What is required>
With the pictures excluded, retype the records that follow exactly.

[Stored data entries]

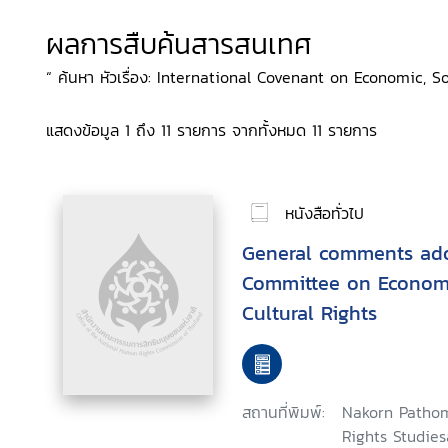
ผลการสืบค้นสารสนเทศ
“ ค้นหา หัวเรื่อง: International Covenant on Economic, So
แสดงข้อมูล 1 ถึง 11 รายการ จากทั้งหมด 11 รายการ
หนังสือทั่วไป
General comments ad
Committee on Economi
Cultural Rights
สถานที่พิมพ์:
Nakorn Pathom
Rights Studie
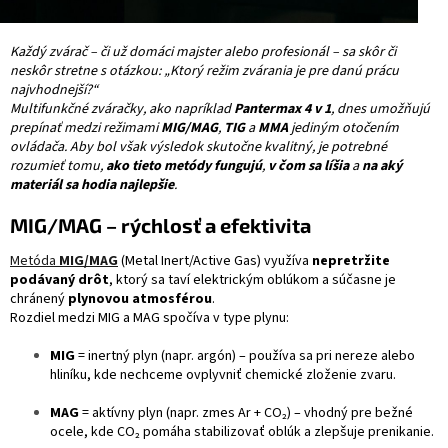
Každý zvárač – či už domáci majster alebo profesionál – sa skôr či
neskôr stretne s otázkou: „Ktorý režim zvárania je pre danú prácu
najvhodnejší?“
Multifunkčné zváračky, ako napríklad
Pantermax 4 v 1
, dnes umožňujú
prepínať medzi režimami
MIG/MAG
,
TIG
a
MMA
jediným otočením
ovládača. Aby bol však výsledok skutočne kvalitný, je potrebné
rozumieť tomu,
ako tieto metódy fungujú
,
v čom sa líšia
a
na aký
materiál sa hodia najlepšie
.
MIG/MAG – rýchlosť a efektivita
Metóda
MIG/MAG
(Metal Inert/Active Gas) využíva
nepretržite
podávaný drôt
, ktorý sa taví elektrickým oblúkom a súčasne je
chránený
plynovou atmosférou
.
Rozdiel medzi MIG a MAG spočíva v type plynu:
MIG
= inertný plyn (napr. argón) – používa sa pri nereze alebo
hliníku, kde nechceme ovplyvniť chemické zloženie zvaru.
MAG
= aktívny plyn (napr. zmes Ar + CO₂) – vhodný pre bežné
ocele, kde CO₂ pomáha stabilizovať oblúk a zlepšuje prenikanie.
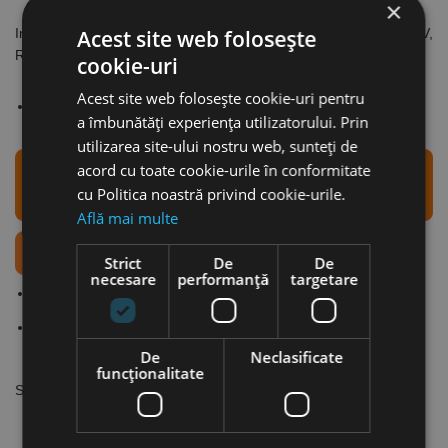
×
Acest site web folosește
Interfata de prindere pentru disc suport pentru KSF 15V, RH 15 V,
RHODIUS
cookie-uri
Acest site web folosește cookie-uri pentru
Se foloseste cu: masina de slefuit orbitala
a îmbunătăți experiența utilizatorului. Prin
utilizarea site-ului nostru web, sunteți de
acord cu toate cookie-urile în conformitate
cu Politica noastră privind cookie-urile.
Află mai multe
Strict
De
De
necesare
performanță
targetare
Produse recomandate profesioniștilor, oferă maximum de
siguranță și confort în exploatare.
Raport optim preț / performanță.
De
Neclasificate
funcţionalitate
Suport din poliuretan cu orificii. Pentru KSF 15 V.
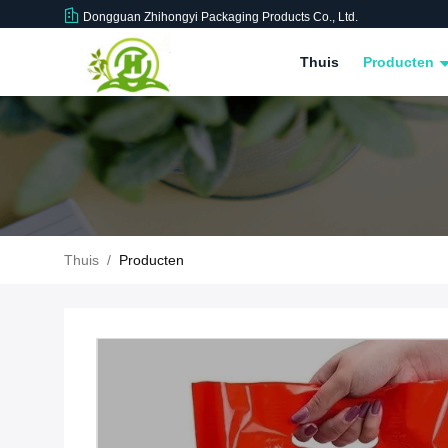
Dongguan Zhihongyi Packaging Products Co., Ltd.
Thuis
Producten
Thuis
/
Producten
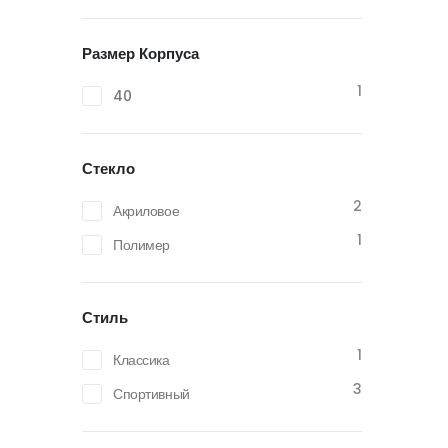
Размер Корпуса
1
40
Стекло
2
Акриловое
1
Полимер
Стиль
1
Классика
3
Спортивный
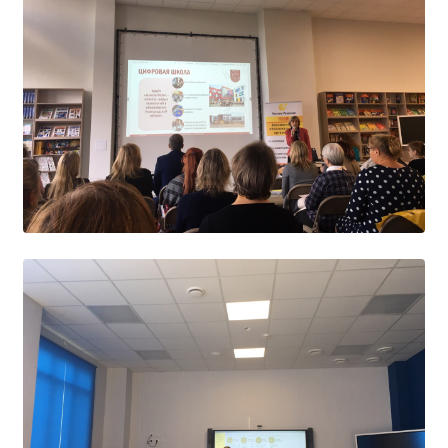
Студенческий совет
Студенческий спортивный клуб
МЕТОДИЧЕСКАЯ РАБОТА
В помощь педагогам и мастерам ПО
ПРОЧЕЕ
История нашего техникума
Фотографии техникума
ПОЛЕЗНЫЕ ССЫЛКИ
Министерство науки и высшего образования
РФ
Главное управление по контролю за оборотом
наркотиков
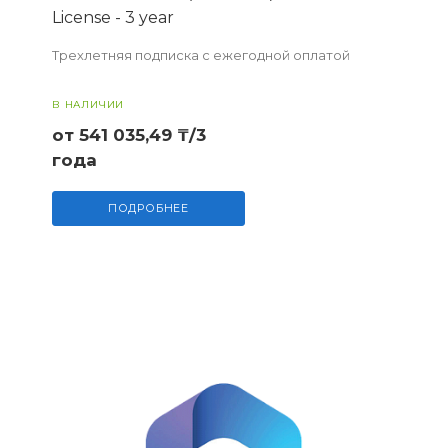
License - 3 year
Трехлетняя подписка с ежегодной оплатой
В НАЛИЧИИ
от 541 035,49 ₸/3
года
ПОДРОБНЕЕ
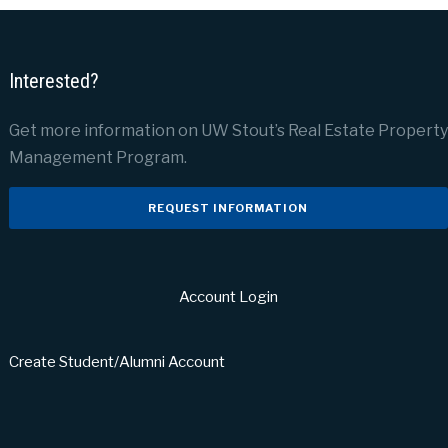
Interested?
Get more information on UW Stout’s Real Estate Property
Management Program.
REQUEST INFORMATION
Account Login
Create Student/Alumni Account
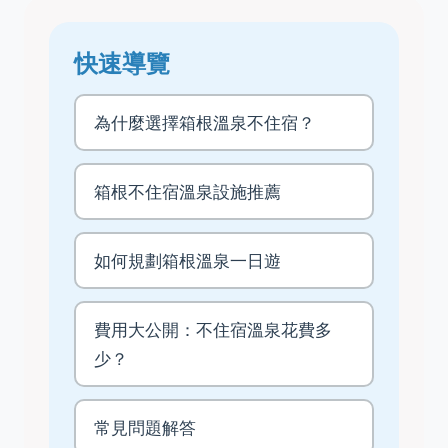
快速導覽
為什麼選擇箱根溫泉不住宿？
箱根不住宿溫泉設施推薦
如何規劃箱根溫泉一日遊
費用大公開：不住宿溫泉花費多
少？
常見問題解答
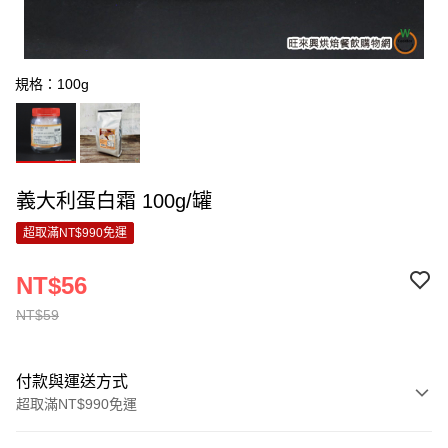
規格：100g
義大利蛋白霜 100g/罐
超取滿NT$990免運
NT$56
NT$59
付款與運送方式
超取滿NT$990免運
付款方式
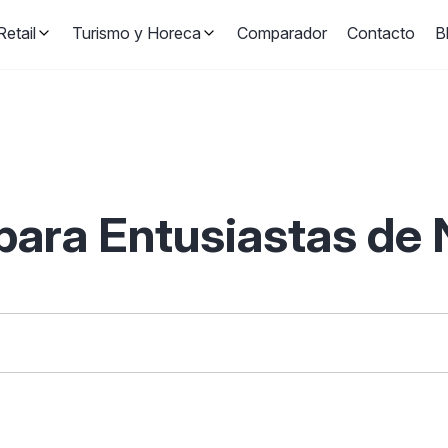
etail
Turismo y Horeca
Comparador
Contacto
B
para Entusiastas de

Response to this exercise>
ผลการสืบค้นสารสนเทศ
“ ค้นหา หัวเรื่อง: International Covenant on Economic, So
แสดงข้อมูล 1 ถึง 11 รายการ จากทั้งหมด 11 รายการ
หนังสือทั่วไป
General comments ad
Committee on Economi
Cultural Rights
สถานที่พิมพ์:
Nakorn Pathom
Rights Studie
Každý zvárač – či už domáci majster alebo profesionál – sa skôr či
neskôr stretne s otázkou: „Ktorý režim zvárania je pre danú prácu
najvhodnejší?“
Multifunkčné zváračky, ako napríklad
Pantermax 4 v 1
, dnes umožňujú
prepínať medzi režimami
MIG/MAG
,
TIG
a
MMA
jediným otočením
ovládača. Aby bol však výsledok skutočne kvalitný, je potrebné
rozumieť tomu,
ako tieto metódy fungujú
,
v čom sa líšia
a
na aký
materiál sa hodia najlepšie
.
MIG/MAG – rýchlosť a efektivita
Metóda
MIG/MAG
(Metal Inert/Active Gas) využíva
nepretržite
podávaný drôt
, ktorý sa taví elektrickým oblúkom a súčasne je
chránený
plynovou atmosférou
.
Rozdiel medzi MIG a MAG spočíva v type plynu:
MIG
= inertný plyn (napr. argón) – používa sa pri nereze alebo
hliníku, kde nechceme ovplyvniť chemické zloženie zvaru.
MAG
= aktívny plyn (napr. zmes Ar + CO₂) – vhodný pre bežné
ocele, kde CO₂ pomáha stabilizovať oblúk a zlepšuje prenikanie.
×
Acest site web folosește
Interfata de prindere pentru disc suport pentru KSF 15V, RH 15 V,
RHODIUS
cookie-uri
Acest site web folosește cookie-uri pentru
Se foloseste cu: masina de slefuit orbitala
a îmbunătăți experiența utilizatorului. Prin
utilizarea site-ului nostru web, sunteți de
acord cu toate cookie-urile în conformitate
cu Politica noastră privind cookie-urile.
Află mai multe
Strict
De
De
necesare
performanță
targetare
Produse recomandate profesioniștilor, oferă maximum de
siguranță și confort în exploatare.
Raport optim preț / performanță.
De
Neclasificate
funcţionalitate
Suport din poliuretan cu orificii. Pentru KSF 15 V.
Dongguan Zhihongyi Packaging Products Co., Ltd.
Thuis
Producten
Thuis
/
Producten
Размер Корпуса
1
40
Стекло
2
Акриловое
1
Полимер
Стиль
1
Классика
3
Спортивный
Студенческий совет
Студенческий спортивный клуб
МЕТОДИЧЕСКАЯ РАБОТА
В помощь педагогам и мастерам ПО
ПРОЧЕЕ
История нашего техникума
Фотографии техникума
ПОЛЕЗНЫЕ ССЫЛКИ
Министерство науки и высшего образования
РФ
Главное управление по контролю за оборотом
наркотиков
License - 3 year
Трехлетняя подписка с ежегодной оплатой
В НАЛИЧИИ
от 541 035,49 ₸/3
года
ПОДРОБНЕЕ
Interested?
Get more information on UW Stout’s Real Estate Property
Management Program.
REQUEST INFORMATION
Account Login
Create Student/Alumni Account
快速導覽
為什麼選擇箱根溫泉不住宿？
箱根不住宿溫泉設施推薦
如何規劃箱根溫泉一日遊
費用大公開：不住宿溫泉花費多
少？
常見問題解答
規格：100g
義大利蛋白霜 100g/罐
超取滿NT$990免運
NT$56
NT$59
付款與運送方式
超取滿NT$990免運
付款方式
etail
Turismo y Horeca
Comparador
Contacto
B
para Entusiastas de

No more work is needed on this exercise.